_Work task:_ Starting at the line that contains "Beberapa bukti menunjukkan bahawa" and stopping at the line that contains "Geplaatst op 16-12-2022", restate each line of the records below exactly. Omit the pictures.

_Records for the task:_

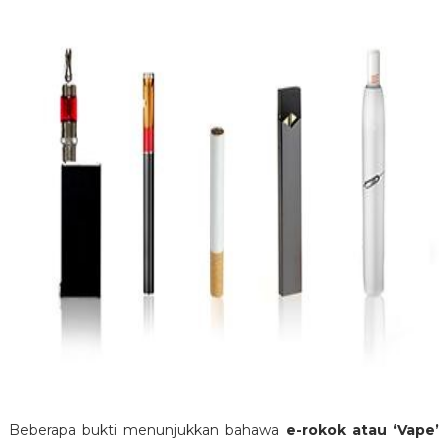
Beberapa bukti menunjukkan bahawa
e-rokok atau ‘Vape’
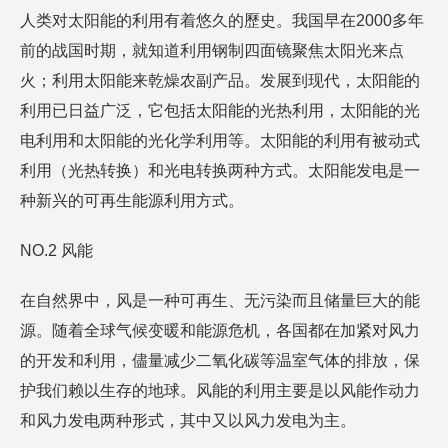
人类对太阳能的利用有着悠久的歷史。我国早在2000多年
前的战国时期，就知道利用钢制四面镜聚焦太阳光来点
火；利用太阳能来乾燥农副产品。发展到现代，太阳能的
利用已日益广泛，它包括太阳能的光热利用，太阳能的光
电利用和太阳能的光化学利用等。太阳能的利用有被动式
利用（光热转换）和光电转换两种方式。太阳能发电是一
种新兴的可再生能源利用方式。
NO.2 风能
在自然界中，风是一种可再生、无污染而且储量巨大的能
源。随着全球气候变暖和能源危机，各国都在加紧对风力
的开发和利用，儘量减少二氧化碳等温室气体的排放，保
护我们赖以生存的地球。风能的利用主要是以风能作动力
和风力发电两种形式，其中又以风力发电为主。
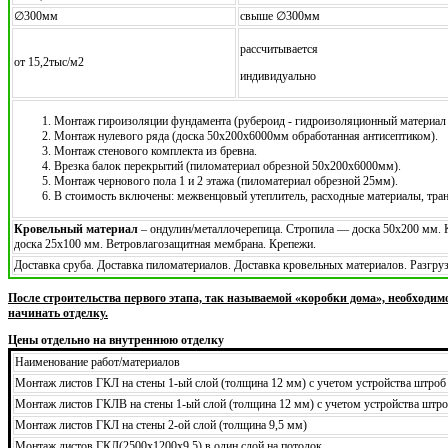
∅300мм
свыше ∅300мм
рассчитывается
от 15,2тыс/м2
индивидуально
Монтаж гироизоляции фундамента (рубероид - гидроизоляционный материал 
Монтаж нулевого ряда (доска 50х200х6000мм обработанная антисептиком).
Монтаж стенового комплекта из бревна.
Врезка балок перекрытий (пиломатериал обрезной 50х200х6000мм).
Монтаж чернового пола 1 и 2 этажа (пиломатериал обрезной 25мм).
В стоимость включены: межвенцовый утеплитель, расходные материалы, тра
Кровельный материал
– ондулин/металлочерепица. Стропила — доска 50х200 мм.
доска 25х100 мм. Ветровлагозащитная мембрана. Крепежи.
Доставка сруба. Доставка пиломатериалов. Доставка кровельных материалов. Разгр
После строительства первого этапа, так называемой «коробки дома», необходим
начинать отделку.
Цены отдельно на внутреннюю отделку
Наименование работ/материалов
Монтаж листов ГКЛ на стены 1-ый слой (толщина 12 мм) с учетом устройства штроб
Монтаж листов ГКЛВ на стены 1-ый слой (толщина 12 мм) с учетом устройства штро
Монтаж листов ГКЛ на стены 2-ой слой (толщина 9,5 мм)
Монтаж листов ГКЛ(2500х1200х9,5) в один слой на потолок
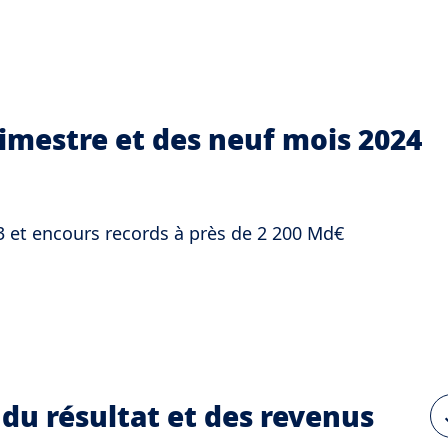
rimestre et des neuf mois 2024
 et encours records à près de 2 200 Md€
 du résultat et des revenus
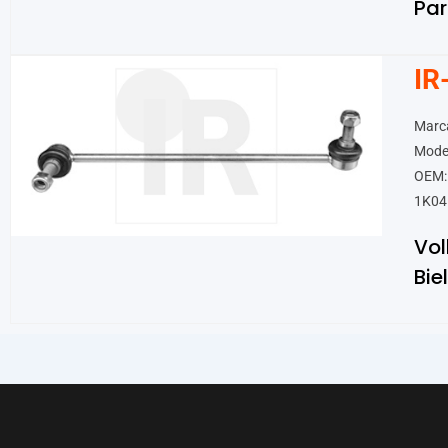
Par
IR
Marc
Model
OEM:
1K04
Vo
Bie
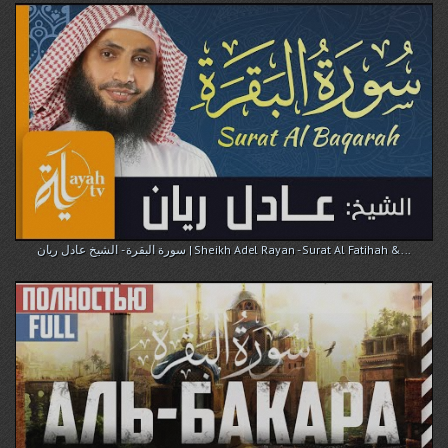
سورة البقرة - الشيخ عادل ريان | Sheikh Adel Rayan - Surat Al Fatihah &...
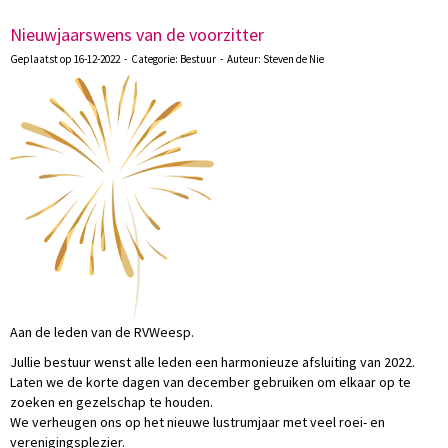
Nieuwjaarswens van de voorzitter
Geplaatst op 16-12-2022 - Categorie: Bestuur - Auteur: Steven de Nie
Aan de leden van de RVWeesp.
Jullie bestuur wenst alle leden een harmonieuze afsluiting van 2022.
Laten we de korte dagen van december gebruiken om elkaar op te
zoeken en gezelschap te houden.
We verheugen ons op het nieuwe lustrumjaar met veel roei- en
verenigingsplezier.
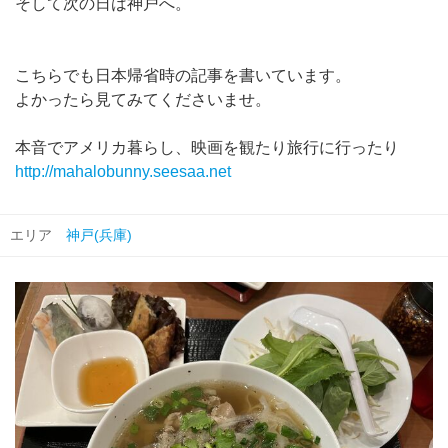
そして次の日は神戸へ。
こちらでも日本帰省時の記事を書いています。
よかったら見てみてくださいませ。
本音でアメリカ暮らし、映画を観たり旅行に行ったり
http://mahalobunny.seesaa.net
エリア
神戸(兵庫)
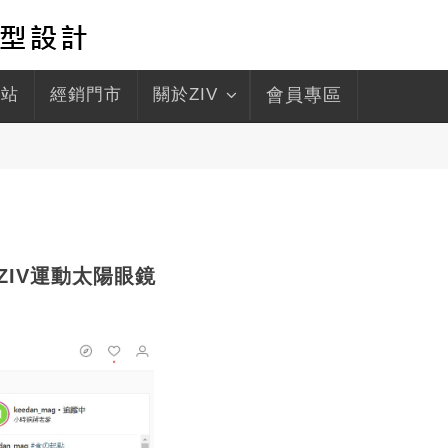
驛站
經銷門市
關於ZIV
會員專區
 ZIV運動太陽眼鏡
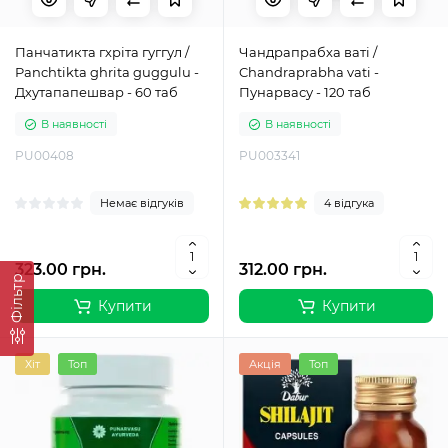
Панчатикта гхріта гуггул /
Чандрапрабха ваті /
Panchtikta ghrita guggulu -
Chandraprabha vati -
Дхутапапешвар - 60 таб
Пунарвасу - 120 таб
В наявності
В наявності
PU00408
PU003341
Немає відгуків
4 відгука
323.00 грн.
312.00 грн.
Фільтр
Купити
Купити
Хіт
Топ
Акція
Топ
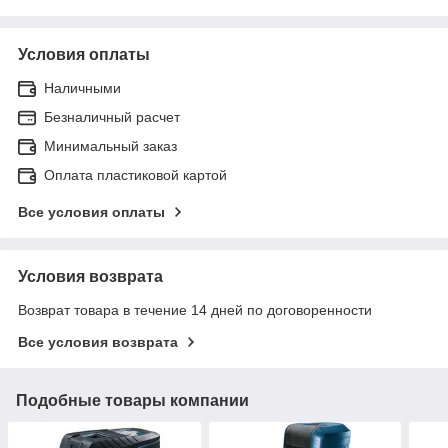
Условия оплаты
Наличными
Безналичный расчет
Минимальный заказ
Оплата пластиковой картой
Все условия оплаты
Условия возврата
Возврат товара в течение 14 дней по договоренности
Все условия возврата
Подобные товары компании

* * *

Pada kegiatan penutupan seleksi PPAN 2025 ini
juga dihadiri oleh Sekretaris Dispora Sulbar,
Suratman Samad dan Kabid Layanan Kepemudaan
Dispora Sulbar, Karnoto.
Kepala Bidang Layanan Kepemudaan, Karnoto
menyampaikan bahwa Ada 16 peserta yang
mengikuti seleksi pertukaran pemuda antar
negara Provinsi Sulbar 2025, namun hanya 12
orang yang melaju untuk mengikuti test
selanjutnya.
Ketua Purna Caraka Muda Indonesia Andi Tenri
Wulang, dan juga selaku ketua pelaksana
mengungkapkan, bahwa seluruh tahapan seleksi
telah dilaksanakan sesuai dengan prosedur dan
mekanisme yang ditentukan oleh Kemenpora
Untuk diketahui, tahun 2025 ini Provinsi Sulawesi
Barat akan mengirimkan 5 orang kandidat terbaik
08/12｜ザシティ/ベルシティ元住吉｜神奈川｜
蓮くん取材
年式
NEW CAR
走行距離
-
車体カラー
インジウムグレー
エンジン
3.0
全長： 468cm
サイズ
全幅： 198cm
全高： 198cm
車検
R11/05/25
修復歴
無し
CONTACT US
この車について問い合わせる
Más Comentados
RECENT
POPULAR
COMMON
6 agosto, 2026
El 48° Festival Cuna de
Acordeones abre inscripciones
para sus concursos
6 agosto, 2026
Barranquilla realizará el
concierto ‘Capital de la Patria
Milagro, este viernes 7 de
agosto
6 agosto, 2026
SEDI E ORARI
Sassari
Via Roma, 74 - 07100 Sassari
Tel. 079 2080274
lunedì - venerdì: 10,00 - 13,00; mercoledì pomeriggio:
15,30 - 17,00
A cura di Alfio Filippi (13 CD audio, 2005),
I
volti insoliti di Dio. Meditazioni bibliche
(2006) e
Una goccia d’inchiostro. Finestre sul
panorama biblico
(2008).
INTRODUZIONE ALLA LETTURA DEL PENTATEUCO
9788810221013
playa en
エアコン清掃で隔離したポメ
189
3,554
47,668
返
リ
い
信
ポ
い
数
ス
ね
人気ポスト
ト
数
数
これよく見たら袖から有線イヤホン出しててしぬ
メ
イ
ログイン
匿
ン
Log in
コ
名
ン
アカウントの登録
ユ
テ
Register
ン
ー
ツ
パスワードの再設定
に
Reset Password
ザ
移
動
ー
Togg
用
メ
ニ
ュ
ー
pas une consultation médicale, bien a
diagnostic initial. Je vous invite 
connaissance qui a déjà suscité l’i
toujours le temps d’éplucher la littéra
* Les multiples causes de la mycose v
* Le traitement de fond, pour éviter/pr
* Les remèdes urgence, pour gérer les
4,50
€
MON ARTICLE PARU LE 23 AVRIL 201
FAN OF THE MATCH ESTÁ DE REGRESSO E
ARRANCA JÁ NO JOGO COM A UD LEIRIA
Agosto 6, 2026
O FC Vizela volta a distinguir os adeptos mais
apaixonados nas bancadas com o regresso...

_Written solution:_
Beberapa bukti menunjukkan bahawa
e-rokok atau ‘Vape’
人类对太阳能的利用有着悠久的歷史。我国早在2000多年
前的战国时期，就知道利用钢制四面镜聚焦太阳光来点
火；利用太阳能来乾燥农副产品。发展到现代，太阳能的
利用已日益广泛，它包括太阳能的光热利用，太阳能的光
电利用和太阳能的光化学利用等。太阳能的利用有被动式
利用（光热转换）和光电转换两种方式。太阳能发电是一
种新兴的可再生能源利用方式。
NO.2 风能
在自然界中，风是一种可再生、无污染而且储量巨大的能
源。随着全球气候变暖和能源危机，各国都在加紧对风力
的开发和利用，儘量减少二氧化碳等温室气体的排放，保
护我们赖以生存的地球。风能的利用主要是以风能作动力
和风力发电两种形式，其中又以风力发电为主。
∅300мм
свыше ∅300мм
рассчитывается
от 15,2тыс/м2
индивидуально
Монтаж гироизоляции фундамента (рубероид - гидроизоляционный материал 
Монтаж нулевого ряда (доска 50х200х6000мм обработанная антисептиком).
Монтаж стенового комплекта из бревна.
Врезка балок перекрытий (пиломатериал обрезной 50х200х6000мм).
Монтаж чернового пола 1 и 2 этажа (пиломатериал обрезной 25мм).
В стоимость включены: межвенцовый утеплитель, расходные материалы, тра
Кровельный материал
– ондулин/металлочерепица. Стропила — доска 50х200 мм.
доска 25х100 мм. Ветровлагозащитная мембрана. Крепежи.
Доставка сруба. Доставка пиломатериалов. Доставка кровельных материалов. Разгр
После строительства первого этапа, так называемой «коробки дома», необходим
начинать отделку.
Цены отдельно на внутреннюю отделку
Наименование работ/материалов
Монтаж листов ГКЛ на стены 1-ый слой (толщина 12 мм) с учетом устройства штроб
Монтаж листов ГКЛВ на стены 1-ый слой (толщина 12 мм) с учетом устройства штро
Монтаж листов ГКЛ на стены 2-ой слой (толщина 9,5 мм)
Монтаж листов ГКЛ(2500х1200х9,5) в один слой на потолок
rimestre et des neuf mois 2024
 et encours records à près de 2 200 Md€
 du résultat et des revenus
Par
IR
Marc
Model
OEM:
1K04
Vo
Bie
سورة البقرة - الشيخ عادل ريان | Sheikh Adel Rayan - Surat Al Fatihah &...
Nieuwjaarswens van de voorzitter
Geplaatst op 16-12-2022 - Categorie: Bestuur - Auteur: Steven de Nie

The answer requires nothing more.